Authorities say a stop on I-44 in Jasper County, Missouri has netted five kilograms of methamphetamine with a potential street value of $350,000.
A highway patrol trooper became suspicious when the two men in the car could not seem to identify their destination or who owned the vehicle.
The trooper called for a drug dog --which found the meth.
The two suspects are from California.
One is a citizen of Mexico.
Both face drug charges in federal court.
FOLLOWING IS A NEWS RELEASE FROM UNITES STATES ATTORNEY'S OFFICE, WESTERN DISTRICT OF MISSOURI:
SPRINGFIELD, Mo. – Two California men have been charged in federal court after being stopped on Interstate 44 with five kilograms of methamphetamine hidden in their vehicle.
Margarito Morales-Alvarez, 28, of California, and Jorge Armando Camacho-Sanchez, 38, a citizen of Mexico residing in California, were charged in a criminal complaint filed in the U.S. District Court in Springfield, Mo., on Monday, June 11, 2018.
The federal criminal complaint charges Morales-Alvarez and Camacho-Sanchez with one count of conspiracy to distribute methamphetamine in Jasper County, Mo., from June 8 to 10, 2018.
According to an affidavit filed in support of the criminal complaint, a Missouri State Highway Patrol trooper stopped the 2015 Nissan Altima being driven by Morales-Alvarez on Sunday, June 10, 2018, on Interstate 44 in Jasper County. The trooper became suspicious because Morales-Alvarez and Camacho-Sanchez could not identify the specific city of their destination and the vehicle they were driving belonged to a third party, whom they had difficulty identifying.
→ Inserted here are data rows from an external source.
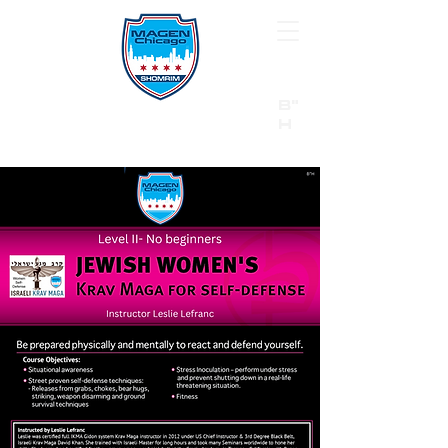
B"
H
24/7 Emergency Hotline:
1 (844) MAGEN-CHI
Call 911 first for all emergencies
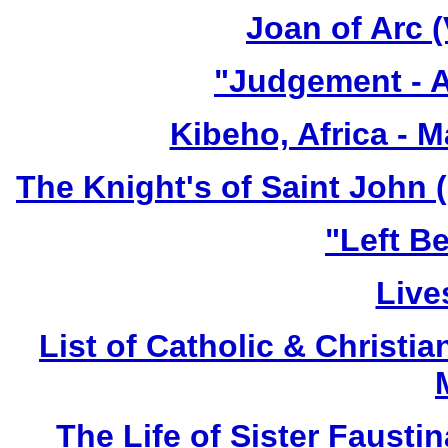
Joan of Arc 
"Judgement - A
Kibeho, Africa - 
The Knight's of Saint John (
"Left B
Live
List of Catholic & Christ
The Life of Sister Fausti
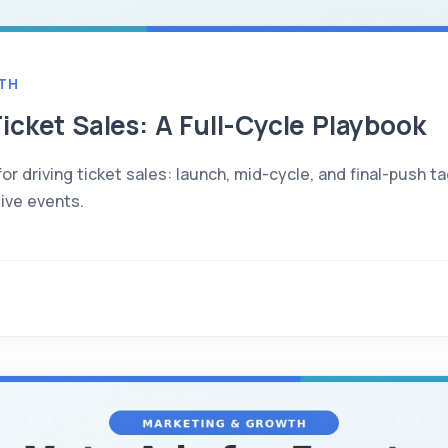
TH
icket Sales: A Full-Cycle Playbook
or driving ticket sales: launch, mid-cycle, and final-push t
live events.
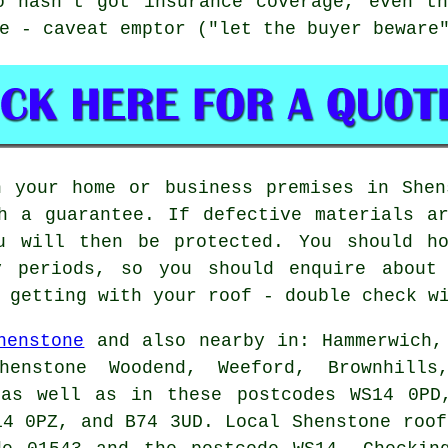
o hasn't got insurance coverage, even th
e - caveat emptor ("let the buyer beware
n your home or business premises in Shen
h a guarantee. If defective materials a
u will then be protected. You should ho
y periods, so you should enquire about
 getting with your roof - double check w
henstone
and also nearby in: Hammerwich,
enstone Woodend, Weeford, Brownhills
 as well as in these postcodes WS14 0PD
14 0PZ, and B74 3UD. Local Shenstone
roof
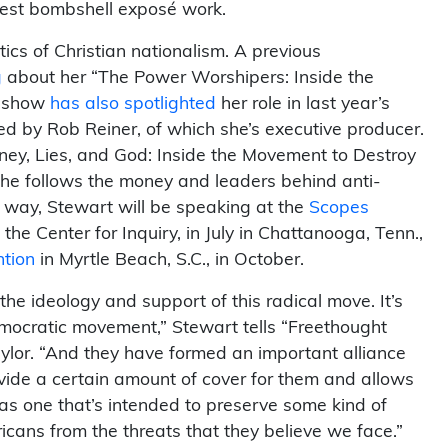
latest bombshell exposé work.
tics of Christian nationalism. A previous
g
about her “The Power Worshipers: Inside the
e show
has also spotlighted
her role in last year’s
 by Rob Reiner, of which she’s executive producer.
ney, Lies, and God: Inside the Movement to Destroy
he follows the money and leaders behind anti-
e way, Stewart will be speaking at the
Scopes
he Center for Inquiry, in July in Chattanooga, Tenn.,
ntion
in Myrtle Beach, S.C., in October.
 the ideology and support of this radical move. It’s
democratic movement,” Stewart tells “Freethought
lor. “And they have formed an important alliance
rovide a certain amount of cover for them and allows
as one that’s intended to preserve some kind of
icans from the threats that they believe we face.”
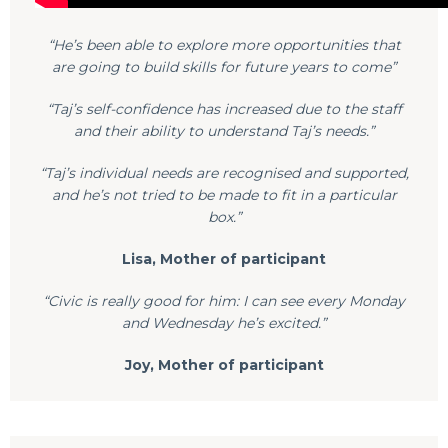
“He’s been able to explore more opportunities that
are going to build skills for future years to come”
“Taj’s self-confidence has increased due to the staff
and their ability to understand Taj’s needs.”
“Taj’s individual needs are recognised and supported,
and he’s not tried to be made to fit in a particular
box.”
Lisa, Mother of participant
“Civic is really good for him: I can see every Monday
and Wednesday he’s excited.”
Joy, Mother of participant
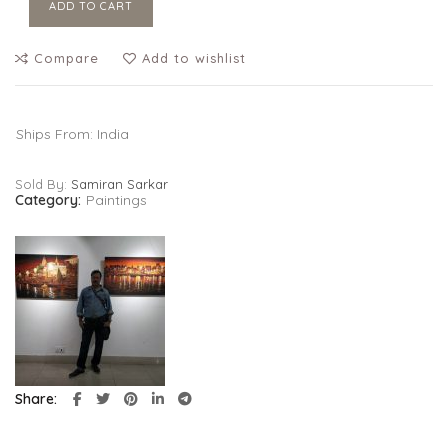
ADD TO CART
Compare
Add to wishlist
Ships From: India
Sold By:
Samiran Sarkar
Category:
Paintings
Share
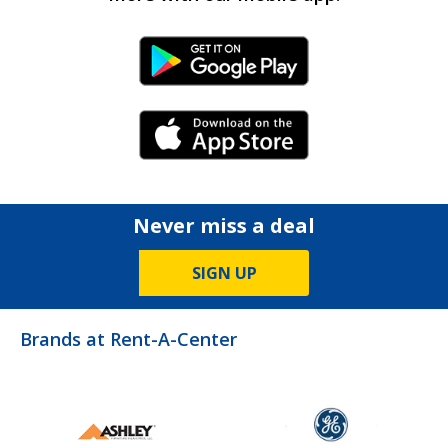
Android Link
iPhone Link
Never miss a deal
SIGN UP
Brands at Rent-A-Center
The trooper deployed his canine, which indicated the presence of controlled substances in the vehicle. The trooper searched the vehicle and found five cellophane-wrapped plastic bags, each containing approximately a kilogram of methamphetamine, in a large speaker box in the trunk of the vehicle. Morales-Alvarez later told investigators that they were en route to Indiana to deliver the vehicle.
The charge contained in this complaint is simply an accusation, and not evidence of guilt. Evidence supporting the charge must be presented to a federal trial jury, whose duty is to determine guilt or innocence.
This case is being prosecuted by Special Assistant U.S. Attorney Jody M. Larison. It was investigated by the Drug Enforcement Administration, the Missouri State Highway Patrol and Immigration and Customs Enforcement's (ICE) Homeland Security Investigations (HSI).